Klein Michael Stuart 4
Research Summary
AI-generated summary
INFQ 10% Holder Michael Klein Converts Derivatives to Shares
What Happened
- Michael Stuart Klein (reported as a 10% owner and former CEO/Chairman of CCX) reported conversions and other derivative-related transactions tied to the February 2026 business combination and domestication. The Form 4 shows: conversion/acquisition of 10,650,000 shares, conversion/disposition of 10,350,000 shares (derivative), and acquisition of 75,000 shares (derivative). No cash price is reported for these transactions (price: N/A) — these were conversions/structural changes rather than open-market buys/sells.
Key Details
- Transaction date(s): February 12, 2026. Form filed: February 17, 2026.
- Reported amounts: +10,650,000 shares (conversion/acquired), -10,350,000 shares (conversion/disposed, derivative), +75,000 shares (other acquisition, derivative).

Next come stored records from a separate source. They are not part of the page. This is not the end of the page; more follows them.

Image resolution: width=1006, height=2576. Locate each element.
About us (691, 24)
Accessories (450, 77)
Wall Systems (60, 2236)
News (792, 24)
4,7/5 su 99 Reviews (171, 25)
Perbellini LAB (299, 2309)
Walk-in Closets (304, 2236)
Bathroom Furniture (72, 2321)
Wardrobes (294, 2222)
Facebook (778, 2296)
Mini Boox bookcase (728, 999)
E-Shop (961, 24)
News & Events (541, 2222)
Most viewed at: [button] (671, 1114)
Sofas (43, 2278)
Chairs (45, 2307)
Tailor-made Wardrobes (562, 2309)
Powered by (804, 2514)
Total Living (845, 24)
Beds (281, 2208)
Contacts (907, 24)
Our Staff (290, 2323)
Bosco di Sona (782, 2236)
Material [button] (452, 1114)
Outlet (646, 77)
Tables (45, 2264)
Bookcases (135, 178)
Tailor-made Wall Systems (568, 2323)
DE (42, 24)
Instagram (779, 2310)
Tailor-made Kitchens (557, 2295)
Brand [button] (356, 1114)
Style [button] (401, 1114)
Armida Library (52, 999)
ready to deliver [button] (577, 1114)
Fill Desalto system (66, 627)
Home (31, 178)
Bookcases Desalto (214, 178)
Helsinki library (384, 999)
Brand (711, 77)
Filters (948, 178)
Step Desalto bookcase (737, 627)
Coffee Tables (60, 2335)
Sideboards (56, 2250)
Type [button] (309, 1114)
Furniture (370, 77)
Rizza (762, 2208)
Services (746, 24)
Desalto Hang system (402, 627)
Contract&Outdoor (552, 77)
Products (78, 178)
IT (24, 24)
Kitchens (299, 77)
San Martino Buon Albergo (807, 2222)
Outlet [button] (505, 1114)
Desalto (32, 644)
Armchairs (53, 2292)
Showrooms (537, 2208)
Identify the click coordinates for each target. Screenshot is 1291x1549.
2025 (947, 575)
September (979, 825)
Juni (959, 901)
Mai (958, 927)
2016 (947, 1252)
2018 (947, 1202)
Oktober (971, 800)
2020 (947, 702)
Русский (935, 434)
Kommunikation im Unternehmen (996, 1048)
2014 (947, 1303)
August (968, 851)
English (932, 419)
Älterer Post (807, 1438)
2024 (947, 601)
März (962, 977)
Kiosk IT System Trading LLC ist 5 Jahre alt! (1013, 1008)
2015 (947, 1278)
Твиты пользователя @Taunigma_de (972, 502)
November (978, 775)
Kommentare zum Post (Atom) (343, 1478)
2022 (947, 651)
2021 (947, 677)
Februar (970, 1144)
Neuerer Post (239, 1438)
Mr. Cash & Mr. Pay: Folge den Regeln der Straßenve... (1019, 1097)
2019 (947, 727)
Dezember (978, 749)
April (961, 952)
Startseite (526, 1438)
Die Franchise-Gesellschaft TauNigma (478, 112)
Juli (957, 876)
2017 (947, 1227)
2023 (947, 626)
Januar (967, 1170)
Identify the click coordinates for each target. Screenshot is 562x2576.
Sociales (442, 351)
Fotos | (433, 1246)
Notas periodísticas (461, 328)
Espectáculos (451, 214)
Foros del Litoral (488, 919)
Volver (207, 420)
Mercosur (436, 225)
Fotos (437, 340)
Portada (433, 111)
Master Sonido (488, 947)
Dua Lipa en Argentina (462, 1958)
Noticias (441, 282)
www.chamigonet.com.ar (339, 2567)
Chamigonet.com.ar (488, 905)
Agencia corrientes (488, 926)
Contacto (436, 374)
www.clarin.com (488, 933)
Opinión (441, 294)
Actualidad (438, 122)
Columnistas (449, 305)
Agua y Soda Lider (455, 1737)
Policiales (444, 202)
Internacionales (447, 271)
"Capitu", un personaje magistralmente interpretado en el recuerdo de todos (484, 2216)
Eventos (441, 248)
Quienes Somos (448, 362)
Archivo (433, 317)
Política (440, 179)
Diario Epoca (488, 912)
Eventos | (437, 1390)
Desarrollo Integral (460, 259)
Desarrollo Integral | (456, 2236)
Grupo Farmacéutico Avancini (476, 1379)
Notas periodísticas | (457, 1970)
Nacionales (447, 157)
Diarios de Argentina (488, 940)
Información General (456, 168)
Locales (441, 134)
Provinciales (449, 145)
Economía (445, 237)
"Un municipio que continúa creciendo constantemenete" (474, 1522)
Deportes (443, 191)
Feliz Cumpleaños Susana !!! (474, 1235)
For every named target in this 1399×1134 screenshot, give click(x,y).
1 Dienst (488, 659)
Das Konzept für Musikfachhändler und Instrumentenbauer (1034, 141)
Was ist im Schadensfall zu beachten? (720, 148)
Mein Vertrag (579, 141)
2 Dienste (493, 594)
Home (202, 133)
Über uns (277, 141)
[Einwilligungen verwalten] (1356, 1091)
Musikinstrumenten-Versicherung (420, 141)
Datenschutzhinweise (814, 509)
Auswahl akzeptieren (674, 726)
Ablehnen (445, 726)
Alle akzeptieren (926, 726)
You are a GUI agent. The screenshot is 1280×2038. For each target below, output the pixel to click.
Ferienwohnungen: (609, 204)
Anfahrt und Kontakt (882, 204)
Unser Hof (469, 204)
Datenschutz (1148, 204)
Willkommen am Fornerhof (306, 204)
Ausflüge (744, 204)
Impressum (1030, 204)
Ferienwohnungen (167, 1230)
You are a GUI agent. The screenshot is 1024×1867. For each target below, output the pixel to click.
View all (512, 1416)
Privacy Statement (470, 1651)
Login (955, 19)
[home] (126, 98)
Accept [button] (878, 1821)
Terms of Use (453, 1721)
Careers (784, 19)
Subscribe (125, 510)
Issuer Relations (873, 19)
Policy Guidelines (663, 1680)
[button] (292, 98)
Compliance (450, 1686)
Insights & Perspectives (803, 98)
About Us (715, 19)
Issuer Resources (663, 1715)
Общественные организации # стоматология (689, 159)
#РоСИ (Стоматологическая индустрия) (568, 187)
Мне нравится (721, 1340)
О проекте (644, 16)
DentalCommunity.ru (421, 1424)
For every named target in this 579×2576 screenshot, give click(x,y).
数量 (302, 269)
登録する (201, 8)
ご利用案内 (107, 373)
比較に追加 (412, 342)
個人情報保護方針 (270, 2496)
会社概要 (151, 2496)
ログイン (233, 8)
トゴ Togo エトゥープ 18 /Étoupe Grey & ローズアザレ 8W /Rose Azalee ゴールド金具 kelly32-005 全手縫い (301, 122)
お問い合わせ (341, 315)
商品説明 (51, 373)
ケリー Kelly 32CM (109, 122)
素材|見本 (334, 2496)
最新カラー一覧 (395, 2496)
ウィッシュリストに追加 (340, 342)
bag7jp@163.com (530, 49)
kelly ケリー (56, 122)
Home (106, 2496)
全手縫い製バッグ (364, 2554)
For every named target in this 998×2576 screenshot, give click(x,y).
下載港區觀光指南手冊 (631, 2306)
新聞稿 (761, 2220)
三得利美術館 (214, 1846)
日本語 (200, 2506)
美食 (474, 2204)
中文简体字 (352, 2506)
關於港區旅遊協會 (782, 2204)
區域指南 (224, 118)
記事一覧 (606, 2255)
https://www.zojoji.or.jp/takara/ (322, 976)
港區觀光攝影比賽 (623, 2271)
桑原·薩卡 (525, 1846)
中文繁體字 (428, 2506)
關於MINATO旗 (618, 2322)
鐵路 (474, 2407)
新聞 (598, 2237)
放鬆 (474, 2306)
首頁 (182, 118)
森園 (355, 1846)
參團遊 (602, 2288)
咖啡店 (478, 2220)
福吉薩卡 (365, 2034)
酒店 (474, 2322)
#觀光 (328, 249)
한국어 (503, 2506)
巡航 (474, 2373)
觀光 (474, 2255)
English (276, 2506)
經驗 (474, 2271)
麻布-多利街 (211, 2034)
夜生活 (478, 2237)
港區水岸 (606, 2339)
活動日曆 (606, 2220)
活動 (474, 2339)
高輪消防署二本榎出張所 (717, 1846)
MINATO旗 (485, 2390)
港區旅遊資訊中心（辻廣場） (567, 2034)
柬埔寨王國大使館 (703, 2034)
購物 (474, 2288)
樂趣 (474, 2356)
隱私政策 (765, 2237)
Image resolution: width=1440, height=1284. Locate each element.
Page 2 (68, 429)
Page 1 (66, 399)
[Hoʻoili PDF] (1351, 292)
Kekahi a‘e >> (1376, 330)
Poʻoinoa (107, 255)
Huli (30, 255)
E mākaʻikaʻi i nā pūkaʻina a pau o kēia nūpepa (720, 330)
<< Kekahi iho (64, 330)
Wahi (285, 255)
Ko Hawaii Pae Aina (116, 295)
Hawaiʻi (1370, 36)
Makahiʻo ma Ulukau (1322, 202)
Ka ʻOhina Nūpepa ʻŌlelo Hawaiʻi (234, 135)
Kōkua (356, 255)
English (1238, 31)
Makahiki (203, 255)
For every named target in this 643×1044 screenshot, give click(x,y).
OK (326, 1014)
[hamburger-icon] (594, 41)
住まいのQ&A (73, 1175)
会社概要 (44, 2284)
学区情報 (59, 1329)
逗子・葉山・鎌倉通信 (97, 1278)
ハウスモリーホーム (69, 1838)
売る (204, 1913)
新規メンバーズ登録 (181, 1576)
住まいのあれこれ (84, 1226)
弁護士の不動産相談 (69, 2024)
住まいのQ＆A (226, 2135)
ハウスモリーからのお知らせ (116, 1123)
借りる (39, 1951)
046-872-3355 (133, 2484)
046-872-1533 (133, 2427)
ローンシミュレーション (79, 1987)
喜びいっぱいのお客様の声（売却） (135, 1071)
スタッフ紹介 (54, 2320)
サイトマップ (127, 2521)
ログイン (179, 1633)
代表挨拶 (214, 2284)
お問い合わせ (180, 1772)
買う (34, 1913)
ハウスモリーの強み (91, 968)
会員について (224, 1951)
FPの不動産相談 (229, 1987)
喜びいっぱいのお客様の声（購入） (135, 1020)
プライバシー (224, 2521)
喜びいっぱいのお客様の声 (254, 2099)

No per-share price or dollar total reported (N/A).
- Shares/warrants context: The transactions relate to the merger of Legacy Infleqtion into the issuer and the issuer’s domestication to Delaware; CCX units separated into shares and warrants (300,000 units → 300,000 shares + 75,000 warrants). The 75,000 shares reported relate to warrants that become exercisable 30 days after completion of the mergers.
- Holdings: Reported securities are held directly by the Sponsor; Klein is the controlling stockholder of the Sponsor. The filing disclaims beneficial ownership except to the extent of pecuniary interest. The Form does not state an exact post-transaction total share count for Klein.
- Timeliness: Transactions dated Feb 12; Form filed Feb 17. Form 4s are generally due within two business days of the transaction, so this filing appears later than the typical two-business-day window.
Context
- These entries are derivative conversions tied to a corporate transaction (merger and domestication), not open-market purchases or sales based on market timing. For retail investors, that means the movements reflect corporate restructuring and unit/warrant conversions rather than an insider buying or selling shares for investment reasons. The warrants referenced will only be exercisable after the stated post-merger waiting period.